In this role you would be responsible for day to day maintenance of engineering systems. You would also often act as first line of support for internal applications while fixing bugs, developing and deploying small components of code.
The role of the Production Support Engineer is a technical role thats ensures the stability, integrity, and efficient operation of the platform / system and services.
High Impact production issues often require coordination between multiple Development, Operations and IT Support groups, so you get to experience a breadth of impact with various groups.
- Logging and keeping records of various issues to help the team prioritize fixes and automations, along with measuring the product quality.
- Documenting troubleshooting and problem resolution steps.
- Monitor alerting channels, analyze problems, diagnose and do occasional code fixes with low to medium complexity.
- Taking ownership of technical issues and working closely with developers to resolve more complicated problems.
- Work closely with product and developers to enhance the quality of existing products.
- Resolving escalated customer complaints without the need for team lead intervention.
- Address urgent issues quickly, work within and measure against customer SLAs.
- Write scripts (shell, python, ruby, php) and aggressively automate manual / repetitive tasks.
- Automate scripts / tasks for reporting and maintenance; and build anomaly detectors and alerting where ever applicable.
- Develop smaller complexity features/enhancements in existing products.
- Perform in-depth research and identify sources of production issues surrounding the application.
- Work closely with business in managing day to day issues, resolve user queries.

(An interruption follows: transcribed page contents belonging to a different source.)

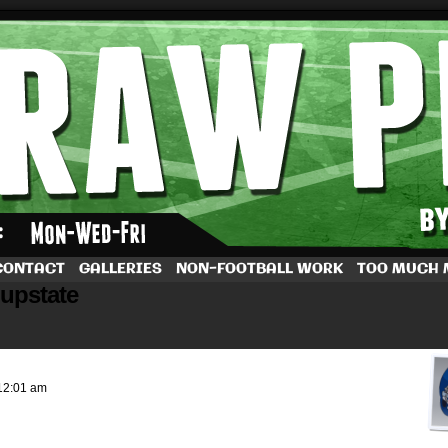
by Dave Rappoccio
CONTACT
GALLERIES
NON-FOOTBALL WORK
TOO MUCH
 upstate
12:01 am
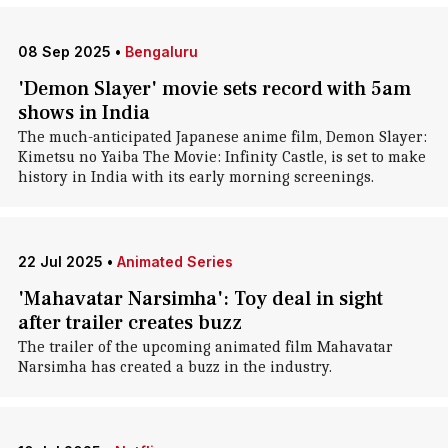
08 Sep 2025
•
Bengaluru
'Demon Slayer' movie sets record with 5am
shows in India
The much-anticipated Japanese anime film, Demon Slayer:
Kimetsu no Yaiba The Movie: Infinity Castle, is set to make
history in India with its early morning screenings.
22 Jul 2025
•
Animated Series
'Mahavatar Narsimha': Toy deal in sight
after trailer creates buzz
The trailer of the upcoming animated film Mahavatar
Narsimha has created a buzz in the industry.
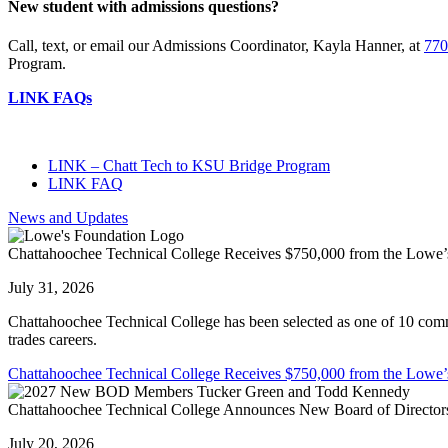
New student with admissions questions?
Call, text, or email our Admissions Coordinator, Kayla Hanner, at
770
Program.
LINK FAQs
LINK – Chatt Tech to KSU Bridge Program
LINK FAQ
News and Updates
Chattahoochee Technical College Receives $750,000 from the Lowe’
July 31, 2026
Chattahoochee Technical College has been selected as one of 10 commu
trades careers.
Chattahoochee Technical College Receives $750,000 from the Lowe’
Chattahoochee Technical College Announces New Board of Directors
July 20, 2026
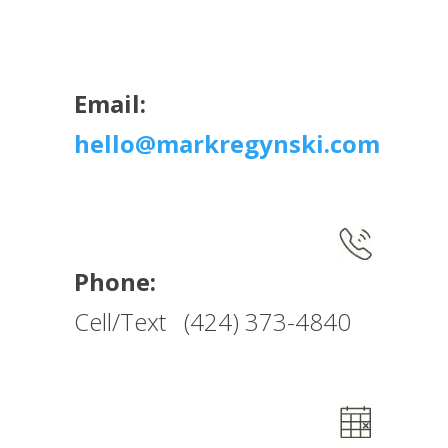
Email:
hello@markregynski.com
Phone:
Cell/Text (424) 373-4840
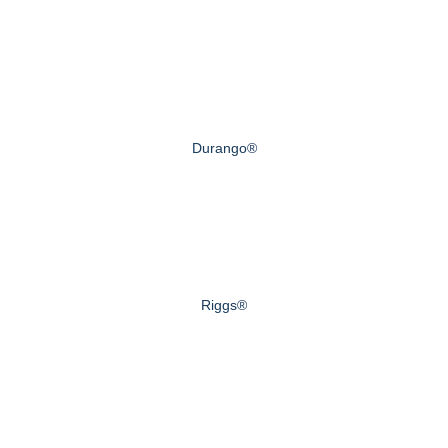
Durango®
Riggs®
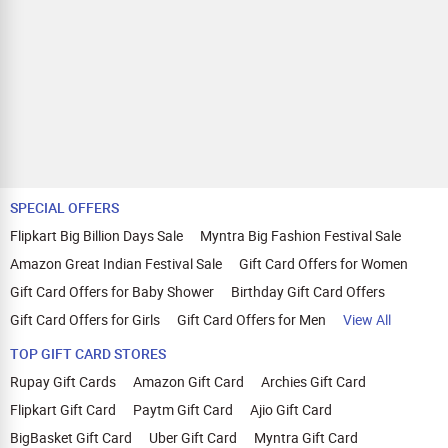
SPECIAL OFFERS
Flipkart Big Billion Days Sale
Myntra Big Fashion Festival Sale
Amazon Great Indian Festival Sale
Gift Card Offers for Women
Gift Card Offers for Baby Shower
Birthday Gift Card Offers
Gift Card Offers for Girls
Gift Card Offers for Men
View All
TOP GIFT CARD STORES
Rupay Gift Cards
Amazon Gift Card
Archies Gift Card
Flipkart Gift Card
Paytm Gift Card
Ajio Gift Card
BigBasket Gift Card
Uber Gift Card
Myntra Gift Card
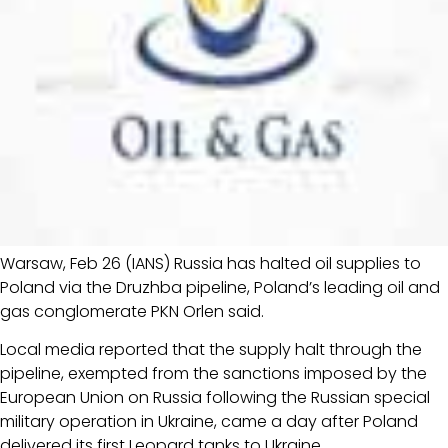
Warsaw, Feb 26 (IANS) Russia has halted oil supplies to
Poland via the Druzhba pipeline, Poland’s leading oil and
gas conglomerate PKN Orlen said.
Local media reported that the supply halt through the
pipeline, exempted from the sanctions imposed by the
European Union on Russia following the Russian special
military operation in Ukraine, came a day after Poland
delivered its first Leopard tanks to Ukraine.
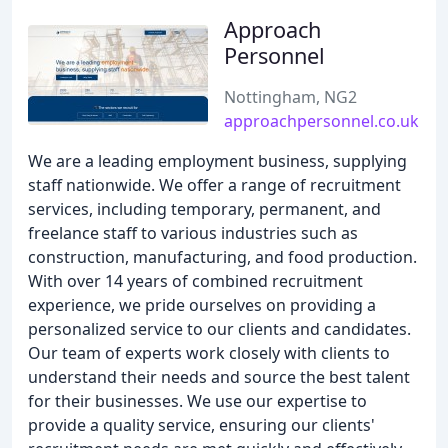
Approach
Personnel
Nottingham, NG2
approachpersonnel.co.uk
We are a leading employment business, supplying
staff nationwide. We offer a range of recruitment
services, including temporary, permanent, and
freelance staff to various industries such as
construction, manufacturing, and food production.
With over 14 years of combined recruitment
experience, we pride ourselves on providing a
personalized service to our clients and candidates.
Our team of experts work closely with clients to
understand their needs and source the best talent
for their businesses. We use our expertise to
provide a quality service, ensuring our clients'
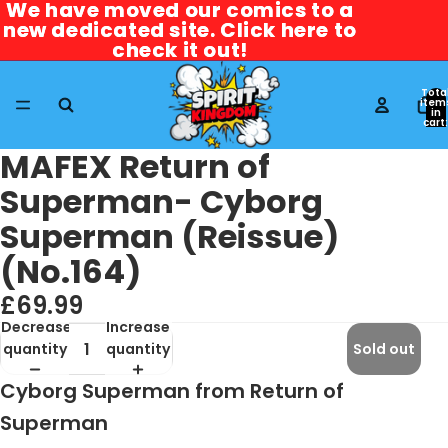
We have moved our comics to a
We have moved our comics to a
new dedicated site. Click here to
new dedicated site. Click here to
check it out!
check it out!
Tota
item
in
cart:
0
MAFEX Return of
Superman- Cyborg
Superman (Reissue)
(No.164)
£69.99
Decrease
Increase
quantity
quantity
Sold out
Cyborg Superman from Return of
Superman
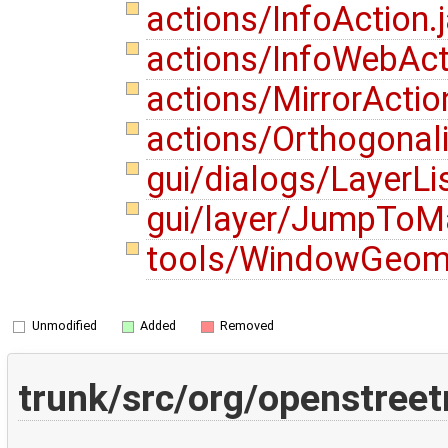
actions/InfoAction.
actions/InfoWebAct
actions/MirrorActio
actions/Orthogonal
gui/dialogs/LayerLi
gui/layer/JumpToMa
tools/WindowGeome
Unmodified
Added
Removed
trunk/src/org/openstree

- Perform daily health checks of the application, job schedules and infrastructure supporting the application.
- Develop and facilitate monitoring systems to identify issues before they happen.
- Identify, develop and design features to solve pattern of problems to stabilize production systems.
- Create accurate DB queries that will identify affected data and rectify them.
- Build a deep understanding of the domain.
- Knowledge of Unix / Linux based systems.
- Experience working with MySQL and Redis and writing simple queries to get data for debugging issues.
- Being able to creatively come up with solutions for various problems and implement them.
- An in-depth understanding of the different products and ability to navigate through the code to debug and small fixes.
- Hands on with any of the scripting languages like Bash, Python, PHP, Ruby.
- Excellent analytical and logical thinking.
- Quick troubleshooting and diagnosing skills.
- Problem solving and debugging skills.
- Ability to join the dots around multiple events occurring concurrently and spot patterns.
- Good to have requirements
- Prior production support experience.
- Prior programming experience.
- Familiarity with Apache, Sumologic, Grafana, Prometheus, Elasticsearch.
- Experience in dealing with RESTful web services is a plus.
- Worked with queues and understands cron jobs.